Not another Best Practices Noob question please!!!

A_Wraithe · Jul 24, 2022

Greetings All!

Not trying to be -that- guy, so I've spent the better part of a week combing through this (and other) forums, and I would much appreciate any thoughts/ideas/posts/personal experiences with the summary of what I've got and where I think I need to go:

1. Old Server: Repurposed Gaming Machine (Proxmox 6.4 / AMD Ryzen 2700x 8Core/16Thread 3.7GHz / 64GB DDR4 / 2x Samsung NVMe 2TB / 6x WD Yellow/Ent 6TB 7.2k Spinners / 4x 1Gb Intel Pro → 2x Bonded to switch, 2x Bonded to 48TB NAS)... Up to this point, primarily used to play around / learn / media server / etc... *Currently using around 40GB/50GB RAM with single (permanent) Ubuntu VM running PLEX / Docker (6 containers), 4 occasional VMs (Arch/Kali/etc) on the NVMes, and NFS mounted/presented 36TB Spinners (76% full).

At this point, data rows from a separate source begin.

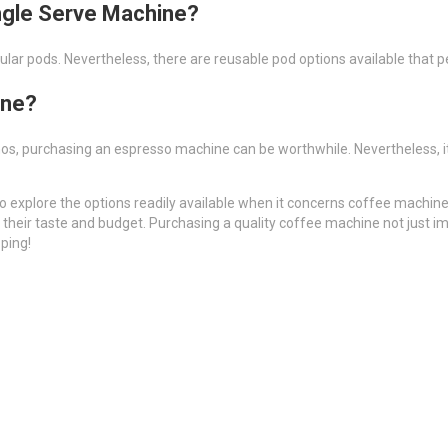
ingle Serve Machine?
lar pods. Nevertheless, there are reusable pod options available that p
ine?
inos, purchasing an espresso machine can be worthwhile. Nevertheless, i
o explore the options readily available when it concerns coffee machines
their taste and budget. Purchasing a quality coffee machine not just 
ping!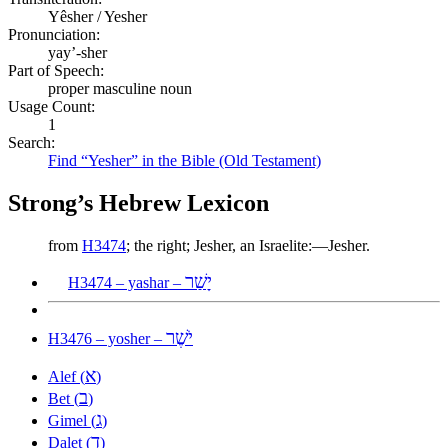
Yêsher / Yesher
Pronunciation:
yay’-sher
Part of Speech:
proper masculine noun
Usage Count:
1
Search:
Find “Yesher” in the Bible (Old Testament)
Strong’s Hebrew Lexicon
from
H3474
; the right; Jesher, an Israelite:—Jesher.
יָשַׁר
H3474 – yashar –
יֹשֶׁר
H3476 – yosher –
א
Alef (
)
ב
Bet (
)
ג
Gimel (
)
ד
Dalet (
)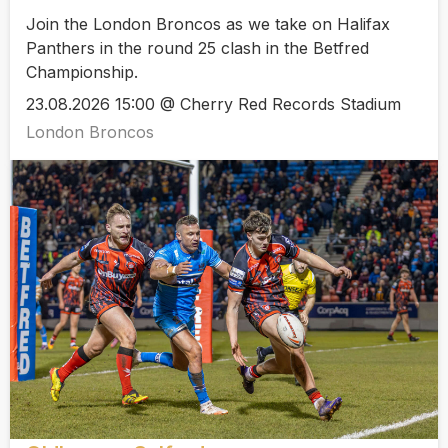
Join the London Broncos as we take on Halifax
Panthers in the round 25 clash in the Betfred
Championship.
23.08.2026 15:00 @ Cherry Red Records Stadium
London Broncos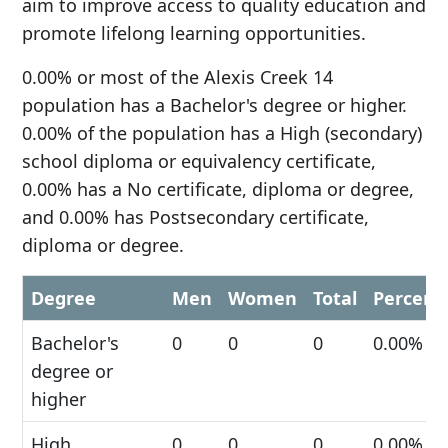
aim to improve access to quality education and
promote lifelong learning opportunities.
0.00% or most of the Alexis Creek 14
population has a Bachelor's degree or higher.
0.00% of the population has a High (secondary)
school diploma or equivalency certificate,
0.00% has a No certificate, diploma or degree,
and 0.00% has Postsecondary certificate,
diploma or degree.
Degree
Men
Women
Total
Percent
Bachelor's
0
0
0
0.00%
degree or
higher
High
0
0
0
0.00%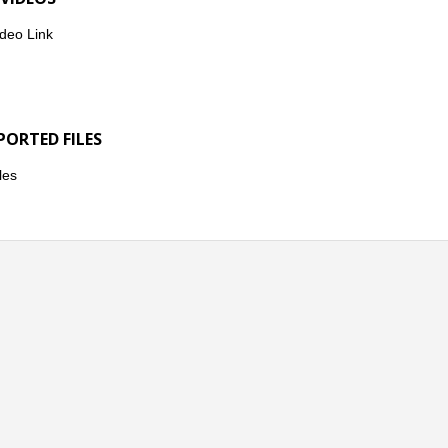
deo Link
PORTED FILES
les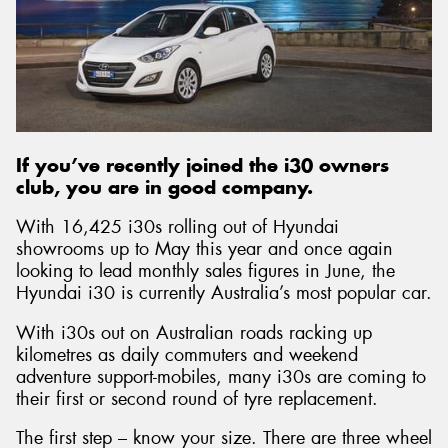
Send
If you’ve recently joined the i30 owners
club, you are in good company.
With 16,425 i30s rolling out of Hyundai
showrooms up to May this year and once again
looking to lead monthly sales figures in June, the
Hyundai i30 is currently Australia’s most popular car.
With i30s out on Australian roads racking up
kilometres as daily commuters and weekend
adventure support-mobiles, many i30s are coming to
their first or second round of tyre replacement.
The first step – know your size. There are three wheel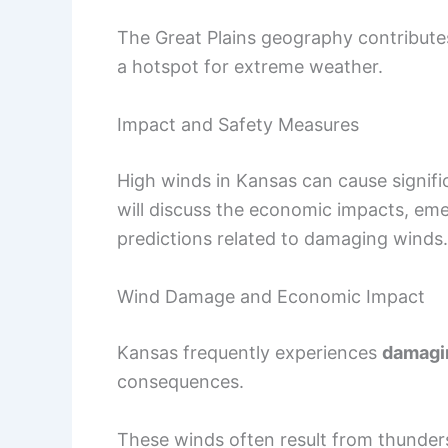
The Great Plains geography contribute
a hotspot for extreme weather.
Impact and Safety Measures
High winds in Kansas can cause signifi
will discuss the economic impacts, em
predictions related to damaging winds.
Wind Damage and Economic Impact
Kansas frequently experiences
damagi
consequences.
These winds often result from thunder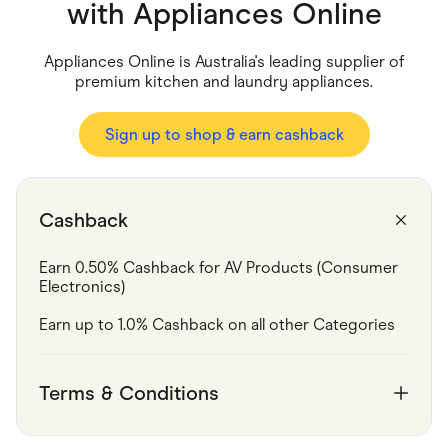
Food & Drinks
with
Appliances Online
Gaming
Groceries
Health & Beauty
Appliances Online is Australia's leading supplier of
Home & Living
premium kitchen and laundry appliances.
Marketplaces
Pets
Services & Utilities
Sign up to shop & earn cashback
Small Business Suppliers
Sustainable Products
Travel & Recreation
Cashback
Earn 0.50% Cashback for AV Products (Consumer 
Electronics)
Earn up to 1.0% Cashback on all other Categories
Terms & Conditions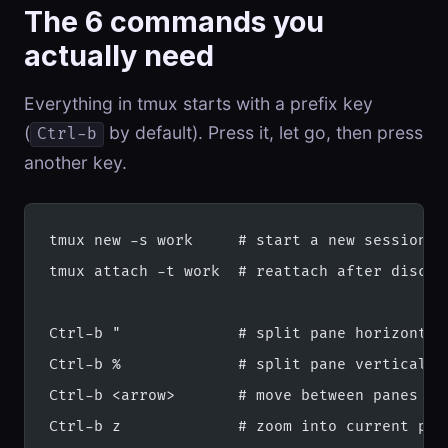
The 6 commands you
actually need
Everything in tmux starts with a prefix key
(
by default). Press it, let go, then press
Ctrl-b
another key.
tmux new -s work     # start a new session c
tmux attach -t work  # reattach after discon
Ctrl-b "             # split pane horizontal
Ctrl-b %             # split pane vertically
Ctrl-b <arrow>       # move between panes
Ctrl-b z             # zoom into current pan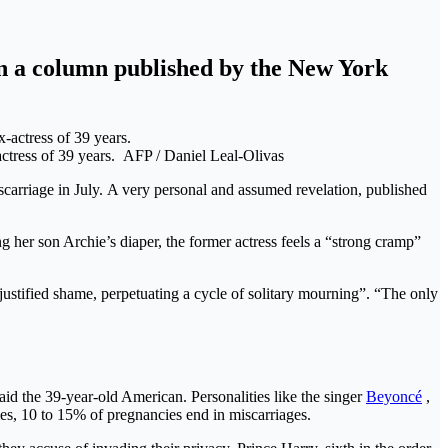
n a column published by the New York
actress of 39 years.
AFP / Daniel Leal-Olivas
carriage in July. A very personal and assumed revelation, published
g her son Archie’s diaper, the former actress feels a “strong cramp”
justified shame, perpetuating a cycle of solitary mourning”. “The only
said the 39-year-old American. Personalities like the singer
Beyoncé
,
s, 10 to 15% of pregnancies end in miscarriages.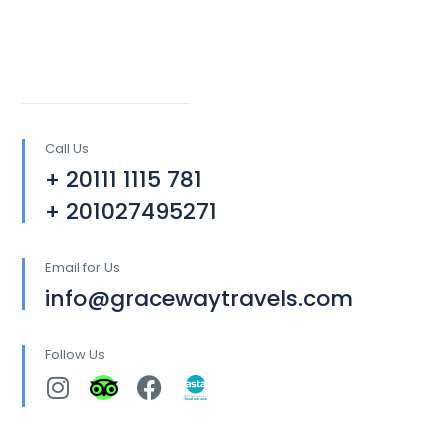
Call Us
+ 20111 1115 781
+ 201027495271
Email for Us
info@gracewaytravels.com
Follow Us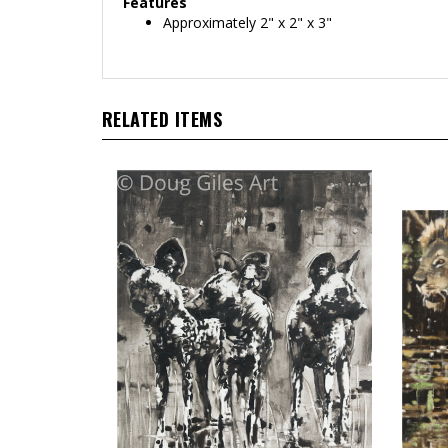
Features
Approximately 2" x 2" x 3"
RELATED ITEMS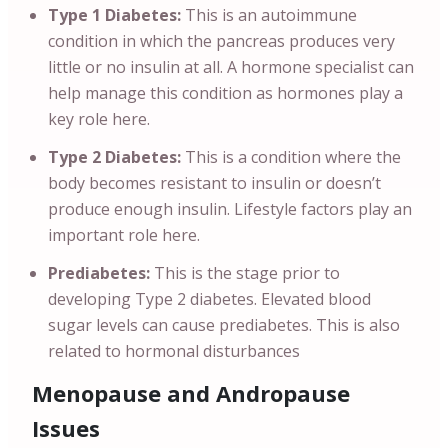
Type 1 Diabetes:
This is an autoimmune
condition in which the pancreas produces very
little or no insulin at all. A hormone specialist can
help manage this condition as hormones play a
key role here.
Type 2 Diabetes:
This is a condition where the
body becomes resistant to insulin or doesn’t
produce enough insulin. Lifestyle factors play an
important role here.
Prediabetes:
This is the stage prior to
developing Type 2 diabetes. Elevated blood
sugar levels can cause prediabetes. This is also
related to hormonal disturbances
Menopause and Andropause
Issues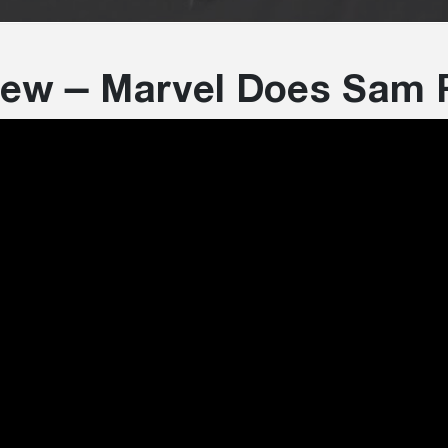
view – Marvel Does Sam 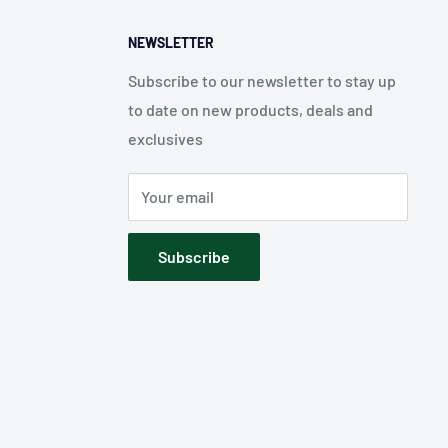
NEWSLETTER
Subscribe to our newsletter to stay up
to date on new products, deals and
exclusives
Your email
Subscribe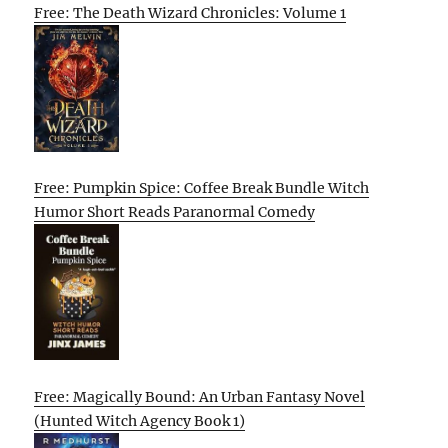
Free: The Death Wizard Chronicles: Volume 1
Free: Pumpkin Spice: Coffee Break Bundle Witch
Humor Short Reads Paranormal Comedy
Free: Magically Bound: An Urban Fantasy Novel
(Hunted Witch Agency Book 1)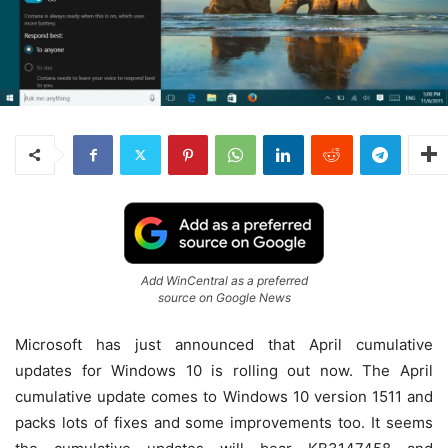
Add WinCentral as a preferred
source on Google News
Microsoft has just announced that April cumulative
updates for Windows 10 is rolling out now. The April
cumulative update comes to Windows 10 version 1511 and
packs lots of fixes and some improvements too. It seems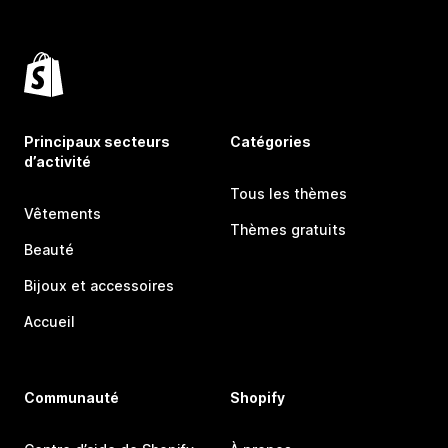
Principaux secteurs
Catégories
d’activité
Tous les thèmes
Vêtements
Thèmes gratuits
Beauté
Bijoux et accessoires
Accueil
Communauté
Shopify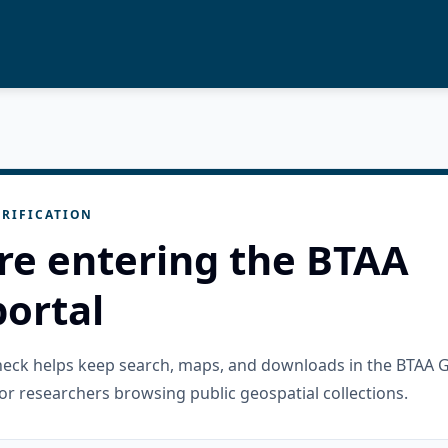
RIFICATION
re entering the BTAA
ortal
check helps keep search, maps, and downloads in the BTAA 
or researchers browsing public geospatial collections.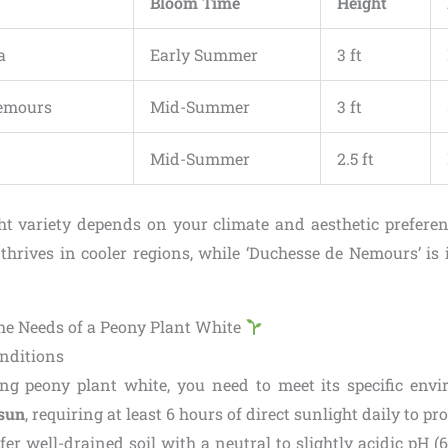
Bloom Time
Height
a
Early Summer
3 ft
emours
Mid-Summer
3 ft
Mid-Summer
2.5 ft
ht variety depends on your climate and aesthetic preferen
thrives in cooler regions, while ‘Duchesse de Nemours’ is 
e Needs of a Peony Plant White
nditions
ng peony plant white, you need to meet its specific env
 sun
, requiring at least 6 hours of direct sunlight daily to p
er well-drained soil with a neutral to slightly acidic pH (6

2. New/Additional Server: Dell R720 (waiting on a couple of parts) which is 2x Intel Xeon 2670 8 Core/32Thread / 192GB DDR3, 8x 2TB SAS 7.2k Spinners / 4x 1Gb Onboard / 2x Mellanox SFP+ 10Gb...

So far I had not used / needed to use L2ARC / SLOG, and it was mostly just a fun messing around project for spinning up new VMs to play with, and host home automation / media / etc...

Now I am at a point to where I can start being a bit more serious and look at tinkering with LXCs, additional VMs, etc., and actually use the old/new/combination of them to do more than look over at it once a month and sigh to myself and say 'One day my friend, I will have time... One day...' lol...

Assumptions/Questions that I have specifically are:

1. To my knowledge, installing PMVE 7.2 on the new server and forming a cluster with the old one is most likely going to:
A. Give me a bit of experience playing with clustering via ProxMox (not sure if once clustered if they can take advantage of all of each other's resources, e.g. CPU/RAM/Graphics, or only Storage?)
B. Also have additional overhead as I literally have to physical hosts running, as opposed to possibly ripping the components out of the old gaming tower, getting a cheap 2U chassis, transplanting the parts into there and then presenting it as possibly ZFS over iSCSI / some form of possible other DAS type back end connection via the 10Gb Fiber/DAC connection?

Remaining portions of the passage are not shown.